Ignoring the question, the woman with green eyes smiled and stuck out a hand. “I’m Vonda. What’s your name?”
“Gray.”
She ducked as another plate sailed over the couch. “You missed!” She giggled.
“Tell me who’s there or the next throw I make will be for you,” the voice called out. “I’m warning you: I don’t miss.”
“Says his name is Gray,” Vonda replied. I noticed she wore only a man’s plaid flannel shirt.
“What? You’ve never seen a woman’s legs before?”
I admit I might have been staring. Between the pain and anxiety, I was not sure of anything.
“Grayson Reynolds,” I answered the other woman.
***
I recognized his voice instantly. He was the one who had called from a public phone three days earlier. Said he had found the job posted on the internet. From the strain in his voice and the noise in the background, it had sounded like he was near a busy street.
“Where are you?”
“I’m just north of Los Angeles, but I can be there in two days.”
I thought about this. I have never driven a car, but this did not sound right based on what I knew about geography.
“Hello? Are you still there?” he said.
“Are you flying, driving, or taking the bus?”
“Driving.”
“Isn’t that a
long way to drive in two days?”
“Yeah, it is. But I don’t want the job to go to someone else while I’m on my way there.” He sounded nervous and a bit desperate. But he also sounded intelligent and very different from the low life’s around here.
And now, here he was—three hours late. Daddy had long since given up and gone to town.
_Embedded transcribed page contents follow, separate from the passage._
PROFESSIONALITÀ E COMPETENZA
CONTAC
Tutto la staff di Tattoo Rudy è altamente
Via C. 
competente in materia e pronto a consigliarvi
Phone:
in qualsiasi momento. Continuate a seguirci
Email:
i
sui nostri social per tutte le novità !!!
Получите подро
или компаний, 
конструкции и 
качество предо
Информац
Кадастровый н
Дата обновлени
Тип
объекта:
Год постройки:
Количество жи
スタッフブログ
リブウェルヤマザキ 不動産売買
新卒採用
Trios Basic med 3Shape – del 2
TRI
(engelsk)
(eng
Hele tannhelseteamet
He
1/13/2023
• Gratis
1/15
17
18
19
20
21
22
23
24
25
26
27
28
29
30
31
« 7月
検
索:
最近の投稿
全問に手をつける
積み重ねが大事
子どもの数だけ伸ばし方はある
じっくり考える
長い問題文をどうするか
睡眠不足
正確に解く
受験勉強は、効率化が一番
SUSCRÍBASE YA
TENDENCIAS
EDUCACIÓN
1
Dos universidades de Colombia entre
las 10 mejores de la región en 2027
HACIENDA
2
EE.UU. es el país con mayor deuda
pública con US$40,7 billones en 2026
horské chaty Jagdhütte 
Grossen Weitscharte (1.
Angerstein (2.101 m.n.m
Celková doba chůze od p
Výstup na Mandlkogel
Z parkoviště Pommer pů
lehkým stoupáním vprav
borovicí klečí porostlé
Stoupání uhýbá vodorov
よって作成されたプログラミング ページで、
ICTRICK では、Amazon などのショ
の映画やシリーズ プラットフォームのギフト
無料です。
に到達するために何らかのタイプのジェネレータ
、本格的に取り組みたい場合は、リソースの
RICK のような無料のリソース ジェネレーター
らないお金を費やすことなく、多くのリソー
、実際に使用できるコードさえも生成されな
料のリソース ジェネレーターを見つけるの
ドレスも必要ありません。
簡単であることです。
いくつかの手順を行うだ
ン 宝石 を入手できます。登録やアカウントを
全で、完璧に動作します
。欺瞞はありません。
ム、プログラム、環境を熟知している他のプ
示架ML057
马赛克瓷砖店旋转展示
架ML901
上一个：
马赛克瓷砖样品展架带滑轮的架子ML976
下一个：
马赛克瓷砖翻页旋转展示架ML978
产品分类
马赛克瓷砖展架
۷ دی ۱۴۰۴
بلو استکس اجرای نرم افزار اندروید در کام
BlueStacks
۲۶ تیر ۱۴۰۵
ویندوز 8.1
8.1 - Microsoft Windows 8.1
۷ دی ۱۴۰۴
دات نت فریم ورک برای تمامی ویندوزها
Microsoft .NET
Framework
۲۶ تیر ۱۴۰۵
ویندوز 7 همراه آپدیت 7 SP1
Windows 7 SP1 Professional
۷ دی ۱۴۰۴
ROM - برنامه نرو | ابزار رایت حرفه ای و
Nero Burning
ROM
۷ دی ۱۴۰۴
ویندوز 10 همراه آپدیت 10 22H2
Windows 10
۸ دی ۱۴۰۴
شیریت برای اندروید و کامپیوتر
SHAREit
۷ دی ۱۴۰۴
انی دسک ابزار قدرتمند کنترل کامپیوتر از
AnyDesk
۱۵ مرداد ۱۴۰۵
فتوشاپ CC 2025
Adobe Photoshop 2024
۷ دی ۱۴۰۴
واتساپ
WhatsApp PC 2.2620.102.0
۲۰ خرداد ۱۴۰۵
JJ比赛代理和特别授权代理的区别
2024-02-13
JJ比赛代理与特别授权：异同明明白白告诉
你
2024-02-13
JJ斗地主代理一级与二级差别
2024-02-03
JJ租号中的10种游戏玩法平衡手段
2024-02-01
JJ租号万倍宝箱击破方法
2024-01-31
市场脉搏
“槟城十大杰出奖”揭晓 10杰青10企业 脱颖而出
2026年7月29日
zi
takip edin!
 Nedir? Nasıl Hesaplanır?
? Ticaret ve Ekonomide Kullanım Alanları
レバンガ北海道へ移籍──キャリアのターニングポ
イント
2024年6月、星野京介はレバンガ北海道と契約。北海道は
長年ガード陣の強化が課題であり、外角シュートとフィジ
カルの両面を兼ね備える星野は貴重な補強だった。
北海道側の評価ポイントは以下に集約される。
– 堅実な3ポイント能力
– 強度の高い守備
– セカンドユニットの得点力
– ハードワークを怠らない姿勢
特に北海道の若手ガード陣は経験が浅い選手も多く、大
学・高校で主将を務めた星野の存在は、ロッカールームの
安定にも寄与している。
Vonda and I were fighting—something we did with tiresome regularity—when he came to the door.
“You’re so late, we figured you came to your senses and decided not to show,” Vonda said.
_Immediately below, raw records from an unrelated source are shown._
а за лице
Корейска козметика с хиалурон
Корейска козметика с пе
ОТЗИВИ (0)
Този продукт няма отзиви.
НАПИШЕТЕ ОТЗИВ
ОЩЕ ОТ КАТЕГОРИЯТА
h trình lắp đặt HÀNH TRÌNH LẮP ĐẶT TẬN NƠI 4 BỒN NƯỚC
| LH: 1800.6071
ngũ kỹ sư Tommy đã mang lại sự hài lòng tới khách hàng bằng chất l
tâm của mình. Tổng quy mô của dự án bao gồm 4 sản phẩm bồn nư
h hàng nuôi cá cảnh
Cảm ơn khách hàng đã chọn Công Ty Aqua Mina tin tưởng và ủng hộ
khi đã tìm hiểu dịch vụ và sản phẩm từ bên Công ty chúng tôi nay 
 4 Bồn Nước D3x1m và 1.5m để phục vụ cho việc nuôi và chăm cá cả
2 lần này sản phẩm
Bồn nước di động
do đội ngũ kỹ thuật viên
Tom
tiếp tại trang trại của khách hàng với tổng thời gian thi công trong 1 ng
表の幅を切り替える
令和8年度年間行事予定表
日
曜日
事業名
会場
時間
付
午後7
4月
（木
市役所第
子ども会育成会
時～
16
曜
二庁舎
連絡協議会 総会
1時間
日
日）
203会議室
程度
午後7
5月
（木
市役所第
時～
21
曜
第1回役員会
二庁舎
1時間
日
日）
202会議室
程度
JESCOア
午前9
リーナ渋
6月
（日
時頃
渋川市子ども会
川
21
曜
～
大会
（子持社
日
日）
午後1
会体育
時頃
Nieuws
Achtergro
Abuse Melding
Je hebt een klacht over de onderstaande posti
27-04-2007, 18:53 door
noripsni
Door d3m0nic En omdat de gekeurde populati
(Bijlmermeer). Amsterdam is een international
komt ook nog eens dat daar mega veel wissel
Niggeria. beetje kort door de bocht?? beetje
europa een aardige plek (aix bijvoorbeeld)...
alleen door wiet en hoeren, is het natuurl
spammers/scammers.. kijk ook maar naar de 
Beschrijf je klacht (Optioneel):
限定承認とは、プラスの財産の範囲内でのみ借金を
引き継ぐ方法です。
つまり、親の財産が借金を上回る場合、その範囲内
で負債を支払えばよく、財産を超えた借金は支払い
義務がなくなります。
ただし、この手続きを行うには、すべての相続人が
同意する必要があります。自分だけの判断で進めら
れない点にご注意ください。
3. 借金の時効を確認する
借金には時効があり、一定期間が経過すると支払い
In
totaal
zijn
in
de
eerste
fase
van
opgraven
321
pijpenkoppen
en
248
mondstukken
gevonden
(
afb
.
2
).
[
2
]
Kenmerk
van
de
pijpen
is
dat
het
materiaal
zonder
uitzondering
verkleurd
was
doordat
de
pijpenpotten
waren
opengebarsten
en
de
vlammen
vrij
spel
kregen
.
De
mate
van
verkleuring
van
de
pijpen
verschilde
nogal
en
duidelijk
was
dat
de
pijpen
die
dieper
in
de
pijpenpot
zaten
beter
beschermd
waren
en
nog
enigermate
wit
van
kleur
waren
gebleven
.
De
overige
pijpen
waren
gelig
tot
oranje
I could smell the rain in his hair and clothing which helped to mask a faint odor of sweat and medicine. Having spent a lot of time at Momma’s hospital bedside, I recognized the betadine smell instantly. I might not be able to see, but I can smell and hear all kinds of things—even things people are thinking, but do not say. There was a roll of distant thunder and I shivered in delicious anticipation.
***
“Hold your fire.” I used the couch to stand and grunted from the effort.
“Did I hurt you?” The plate thrower was younger, brown-haired, and wore a long-sleeved top and overalls over a petite figure that was at least five inches shorter than the blond woman. Her alert posture reminded me of a hummingbird, ready to fly away in a millisecond.
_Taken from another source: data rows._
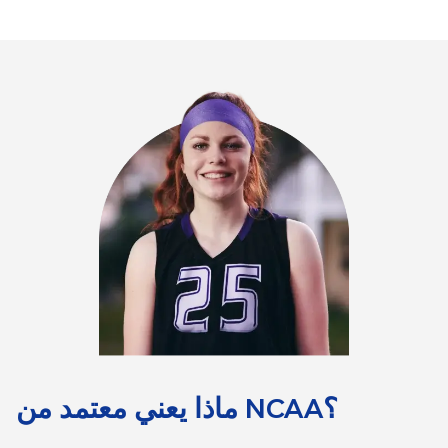
ماذا يعني معتمد من NCAA؟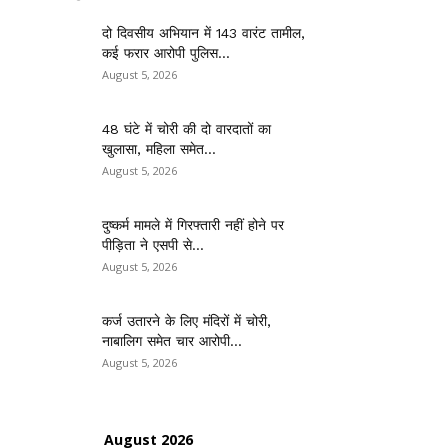
दो दिवसीय अभियान में 143 वारंट तामील,
कई फरार आरोपी पुलिस...
August 5, 2026
48 घंटे में चोरी की दो वारदातों का
खुलासा, महिला समेत...
August 5, 2026
दुष्कर्म मामले में गिरफ्तारी नहीं होने पर
पीड़िता ने एसपी से...
August 5, 2026
कर्ज उतारने के लिए मंदिरों में चोरी,
नाबालिग समेत चार आरोपी...
August 5, 2026
August 2026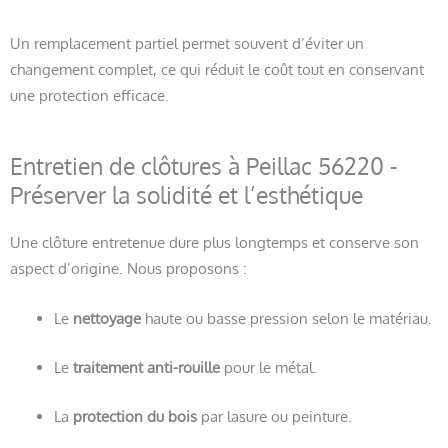
Un remplacement partiel permet souvent d’éviter un
changement complet, ce qui réduit le coût tout en conservant
une protection efficace.
Entretien de clôtures à Peillac 56220 -
Préserver la solidité et l’esthétique
Une clôture entretenue dure plus longtemps et conserve son
aspect d’origine. Nous proposons :
Le
nettoyage
haute ou basse pression selon le matériau.
Le
traitement anti-rouille
pour le métal.
La
protection du bois
par lasure ou peinture.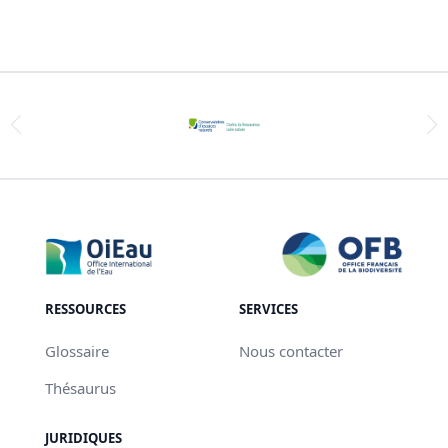
RESSOURCES
SERVICES
Glossaire
Nous contacter
Thésaurus
JURIDIQUES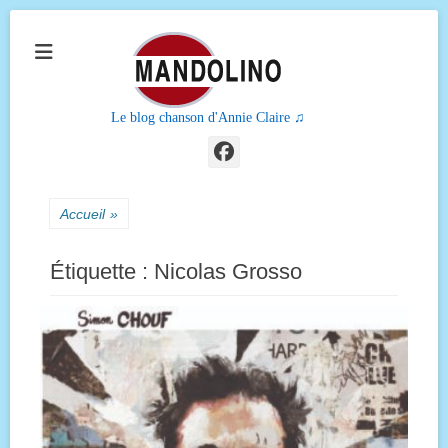
Le blog chanson d'Annie Claire ♫
Facebook
Accueil
»
Étiquette :
Nicolas Grosso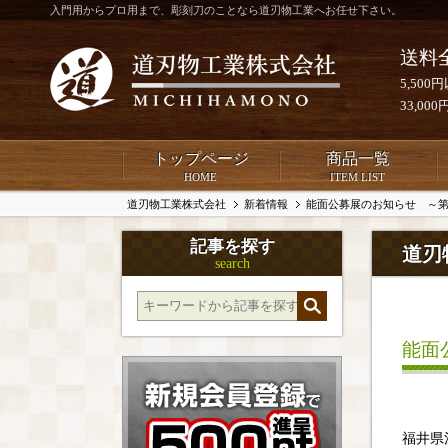
入門用からプロ用まで、彫刻刀のことなら道刃物工業へお任せ下さい。
送料
5,50
33,0
トップページ
商品一覧
HOME
ITEM LIST
道刃物工業株式会社
新着情報
能面公募展のお知らせ ～第
記事を探す
道刃
search
能面
福井県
I moved closer and stuck out my hand by way of introduction. “You must be Valerie, the one I spoke to.”
Ignoring my extended hand, she cocked her head in the same way the dog had. Large violet eyes swept the ceiling as if they were searching in another realm and I wondered if she was blind. If so, her aim was downright scary. Supernatural even.
We were standing at the entrance to the family room. Beyond it, separated by a dining room table and chairs, was the kitchen. The sound of a car in the driveway caused everyone to turn. Through one of the rain-streaked picture windows that framed the room, I saw an older Cadillac roll by on its way toward the larger of the metal-roofed outbuildings.
“Oh, crap,” Vonda said. “Just when we were having fun.”